Since health care entities are not permitted to submit claims for services furnished pursuant to a referral prohibited by the Stark Law, and must repay all reimbursement for such claims, health care lawyers are often faced with a distressing conundrum when a client has discovered "minor" or "unintentional" Stark Law violations.

Some health care attorneys had sought to bring such violations to the attention of the government and resolve them by using the Voluntary Disclosure Protocol established by the Office of Inspector General (OIG) of HHS. However, citing the potential diversion of resources from higher priorities, in an open letter dated March 24, 2009, the OIG stated that it would no longer accept self-disclosure of violations that involve only Stark Law liability.
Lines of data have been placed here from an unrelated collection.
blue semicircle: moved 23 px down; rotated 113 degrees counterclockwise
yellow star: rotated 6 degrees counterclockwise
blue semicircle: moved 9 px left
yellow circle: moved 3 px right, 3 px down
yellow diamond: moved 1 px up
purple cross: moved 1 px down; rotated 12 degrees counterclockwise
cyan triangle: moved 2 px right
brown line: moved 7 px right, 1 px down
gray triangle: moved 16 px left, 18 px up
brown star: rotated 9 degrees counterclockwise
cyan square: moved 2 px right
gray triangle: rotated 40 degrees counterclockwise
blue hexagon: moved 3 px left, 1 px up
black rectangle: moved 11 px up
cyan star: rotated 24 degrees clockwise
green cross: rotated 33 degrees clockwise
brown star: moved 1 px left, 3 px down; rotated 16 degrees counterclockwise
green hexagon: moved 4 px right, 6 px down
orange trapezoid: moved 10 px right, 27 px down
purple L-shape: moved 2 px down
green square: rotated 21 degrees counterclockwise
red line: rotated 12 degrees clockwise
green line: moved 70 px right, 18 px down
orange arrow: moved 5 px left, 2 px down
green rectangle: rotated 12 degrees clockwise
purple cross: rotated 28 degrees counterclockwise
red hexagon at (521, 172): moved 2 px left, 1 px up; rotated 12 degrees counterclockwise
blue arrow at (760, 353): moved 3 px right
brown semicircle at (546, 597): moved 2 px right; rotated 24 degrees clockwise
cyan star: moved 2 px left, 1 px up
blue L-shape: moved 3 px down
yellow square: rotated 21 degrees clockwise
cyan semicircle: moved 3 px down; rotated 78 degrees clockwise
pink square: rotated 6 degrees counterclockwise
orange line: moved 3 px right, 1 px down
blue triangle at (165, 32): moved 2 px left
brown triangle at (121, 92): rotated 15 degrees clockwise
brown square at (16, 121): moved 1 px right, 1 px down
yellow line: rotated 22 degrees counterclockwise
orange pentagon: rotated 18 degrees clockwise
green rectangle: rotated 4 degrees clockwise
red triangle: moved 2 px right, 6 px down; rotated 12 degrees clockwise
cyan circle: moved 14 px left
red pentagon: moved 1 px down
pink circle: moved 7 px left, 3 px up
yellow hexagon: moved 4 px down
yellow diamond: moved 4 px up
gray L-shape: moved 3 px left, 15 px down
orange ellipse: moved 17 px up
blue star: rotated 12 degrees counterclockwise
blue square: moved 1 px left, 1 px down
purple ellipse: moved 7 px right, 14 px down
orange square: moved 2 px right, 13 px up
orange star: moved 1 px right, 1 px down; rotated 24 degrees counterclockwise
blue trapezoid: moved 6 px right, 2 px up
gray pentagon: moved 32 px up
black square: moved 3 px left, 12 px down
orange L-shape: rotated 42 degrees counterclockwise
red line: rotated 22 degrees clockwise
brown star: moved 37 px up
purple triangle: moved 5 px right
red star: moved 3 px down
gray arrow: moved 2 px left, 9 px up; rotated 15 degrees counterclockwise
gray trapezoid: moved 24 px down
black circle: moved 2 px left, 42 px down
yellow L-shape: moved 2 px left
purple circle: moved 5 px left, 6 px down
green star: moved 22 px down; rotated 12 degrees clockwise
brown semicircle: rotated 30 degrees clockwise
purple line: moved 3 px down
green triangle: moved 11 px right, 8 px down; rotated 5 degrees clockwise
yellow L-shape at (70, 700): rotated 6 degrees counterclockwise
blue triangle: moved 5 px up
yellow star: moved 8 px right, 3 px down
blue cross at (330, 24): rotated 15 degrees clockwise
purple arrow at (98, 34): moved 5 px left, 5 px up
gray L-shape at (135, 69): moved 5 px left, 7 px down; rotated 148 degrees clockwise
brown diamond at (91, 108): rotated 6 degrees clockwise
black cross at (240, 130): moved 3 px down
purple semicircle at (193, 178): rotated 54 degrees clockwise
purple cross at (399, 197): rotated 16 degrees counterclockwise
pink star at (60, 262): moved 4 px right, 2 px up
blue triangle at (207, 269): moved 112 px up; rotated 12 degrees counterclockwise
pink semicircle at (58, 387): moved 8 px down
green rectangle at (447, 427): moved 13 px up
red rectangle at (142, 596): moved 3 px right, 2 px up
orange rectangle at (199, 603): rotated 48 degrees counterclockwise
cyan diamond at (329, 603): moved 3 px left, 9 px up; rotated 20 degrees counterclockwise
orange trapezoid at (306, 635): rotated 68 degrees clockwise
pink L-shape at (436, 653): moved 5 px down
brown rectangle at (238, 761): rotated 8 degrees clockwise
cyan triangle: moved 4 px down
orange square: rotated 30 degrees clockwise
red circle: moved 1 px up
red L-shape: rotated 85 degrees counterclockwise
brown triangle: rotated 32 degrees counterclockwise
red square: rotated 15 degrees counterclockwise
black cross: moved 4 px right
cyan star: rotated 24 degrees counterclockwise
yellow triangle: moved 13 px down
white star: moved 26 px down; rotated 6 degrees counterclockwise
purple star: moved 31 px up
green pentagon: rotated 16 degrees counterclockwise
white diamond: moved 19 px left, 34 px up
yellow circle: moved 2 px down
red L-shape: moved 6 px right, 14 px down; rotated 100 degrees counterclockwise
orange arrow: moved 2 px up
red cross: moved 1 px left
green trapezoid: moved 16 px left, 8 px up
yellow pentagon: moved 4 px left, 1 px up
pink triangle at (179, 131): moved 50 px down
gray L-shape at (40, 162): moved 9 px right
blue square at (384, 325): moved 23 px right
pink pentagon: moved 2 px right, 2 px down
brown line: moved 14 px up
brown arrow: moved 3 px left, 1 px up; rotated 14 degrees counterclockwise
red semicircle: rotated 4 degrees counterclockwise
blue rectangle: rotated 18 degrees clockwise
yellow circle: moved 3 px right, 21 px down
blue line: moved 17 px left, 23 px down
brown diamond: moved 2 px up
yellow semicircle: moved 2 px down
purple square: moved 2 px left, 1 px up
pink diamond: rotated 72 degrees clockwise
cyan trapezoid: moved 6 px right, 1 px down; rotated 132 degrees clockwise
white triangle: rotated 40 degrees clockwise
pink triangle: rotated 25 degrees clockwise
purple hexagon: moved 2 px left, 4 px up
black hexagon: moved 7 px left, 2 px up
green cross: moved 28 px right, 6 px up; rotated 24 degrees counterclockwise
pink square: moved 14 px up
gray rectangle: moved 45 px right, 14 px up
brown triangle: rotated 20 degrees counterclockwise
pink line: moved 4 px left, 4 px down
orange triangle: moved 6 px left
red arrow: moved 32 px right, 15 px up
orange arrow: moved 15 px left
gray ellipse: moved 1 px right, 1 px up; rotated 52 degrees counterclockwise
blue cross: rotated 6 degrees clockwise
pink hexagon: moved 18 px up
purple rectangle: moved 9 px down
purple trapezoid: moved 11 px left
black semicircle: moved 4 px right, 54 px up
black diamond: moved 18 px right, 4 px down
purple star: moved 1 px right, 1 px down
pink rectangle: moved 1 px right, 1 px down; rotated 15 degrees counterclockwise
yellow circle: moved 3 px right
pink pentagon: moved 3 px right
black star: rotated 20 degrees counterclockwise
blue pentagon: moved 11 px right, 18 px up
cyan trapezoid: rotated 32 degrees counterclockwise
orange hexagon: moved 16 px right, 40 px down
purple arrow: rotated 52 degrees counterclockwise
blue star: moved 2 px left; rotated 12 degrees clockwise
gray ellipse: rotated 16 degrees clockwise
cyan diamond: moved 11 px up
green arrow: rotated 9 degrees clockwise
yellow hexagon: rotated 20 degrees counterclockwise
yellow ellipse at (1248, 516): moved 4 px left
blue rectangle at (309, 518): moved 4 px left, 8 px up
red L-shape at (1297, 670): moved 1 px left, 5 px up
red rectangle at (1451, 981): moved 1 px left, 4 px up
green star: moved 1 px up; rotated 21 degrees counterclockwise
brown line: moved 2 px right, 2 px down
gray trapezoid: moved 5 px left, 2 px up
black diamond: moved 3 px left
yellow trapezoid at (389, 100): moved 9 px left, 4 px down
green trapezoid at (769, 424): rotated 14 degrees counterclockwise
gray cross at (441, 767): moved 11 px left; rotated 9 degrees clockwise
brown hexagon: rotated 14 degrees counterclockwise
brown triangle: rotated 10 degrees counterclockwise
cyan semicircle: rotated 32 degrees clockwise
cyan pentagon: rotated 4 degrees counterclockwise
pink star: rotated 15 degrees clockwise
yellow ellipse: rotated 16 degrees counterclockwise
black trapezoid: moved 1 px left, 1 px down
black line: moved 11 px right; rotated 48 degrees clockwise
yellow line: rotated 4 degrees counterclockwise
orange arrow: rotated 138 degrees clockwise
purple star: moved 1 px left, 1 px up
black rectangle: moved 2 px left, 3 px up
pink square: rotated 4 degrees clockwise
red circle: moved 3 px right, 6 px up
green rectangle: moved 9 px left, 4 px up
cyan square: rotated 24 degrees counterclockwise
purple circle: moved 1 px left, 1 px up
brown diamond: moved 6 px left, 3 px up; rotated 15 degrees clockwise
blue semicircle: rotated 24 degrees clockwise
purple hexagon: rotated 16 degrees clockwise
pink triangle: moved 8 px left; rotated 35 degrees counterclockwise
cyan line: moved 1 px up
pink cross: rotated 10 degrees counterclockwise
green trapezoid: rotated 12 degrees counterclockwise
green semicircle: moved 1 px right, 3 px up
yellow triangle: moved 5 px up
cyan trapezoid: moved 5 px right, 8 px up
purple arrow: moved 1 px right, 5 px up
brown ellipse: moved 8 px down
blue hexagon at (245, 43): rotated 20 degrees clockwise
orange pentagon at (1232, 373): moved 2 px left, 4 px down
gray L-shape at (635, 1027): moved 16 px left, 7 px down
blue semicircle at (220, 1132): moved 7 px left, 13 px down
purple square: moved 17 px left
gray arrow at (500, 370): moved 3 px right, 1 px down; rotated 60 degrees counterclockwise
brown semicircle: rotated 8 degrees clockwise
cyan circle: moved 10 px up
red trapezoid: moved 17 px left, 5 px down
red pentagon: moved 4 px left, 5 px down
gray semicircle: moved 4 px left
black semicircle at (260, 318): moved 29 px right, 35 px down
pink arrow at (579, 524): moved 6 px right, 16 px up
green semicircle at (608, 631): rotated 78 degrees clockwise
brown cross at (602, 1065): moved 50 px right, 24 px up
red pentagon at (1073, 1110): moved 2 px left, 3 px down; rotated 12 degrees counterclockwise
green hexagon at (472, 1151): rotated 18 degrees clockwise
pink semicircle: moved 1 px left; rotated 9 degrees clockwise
Presumably responding to industry complaints that providers have no means to self-report Stark Law violations, Congress included provisions in the health reform legislation that require CMS to establish a self-disclosure protocol for Stark Law violations, and on Sept. 23, 2010, CMS issued that protocol.

On the one hand, the Stark self-disclosure protocol may prove to provide a pathway that health care lawyers can utilize to resolve minor Stark Law violations without the often unpalatable repayment of all Medicare reimbursement. On the other hand, the protocol itself provides no assurance that in a given case the government will respond reasonably. Until a track record is established that provides some degree of predictability on the outcome from the new process, health care lawyers will continue to be challenged in evaluating potential responses to instances of noncompliance discovered by their clients.


As illustrated by these recent developments, health care lawyers can expect to struggle both with the application of the Stark Law's substantive provisions and with selecting a course of action when a Stark Law violation is discovered. Health care attorneys will be best able to advise in this area by keeping abreast of future judicial, statutory and regulatory actions and real-world experiences under the new self-disclosure protocol.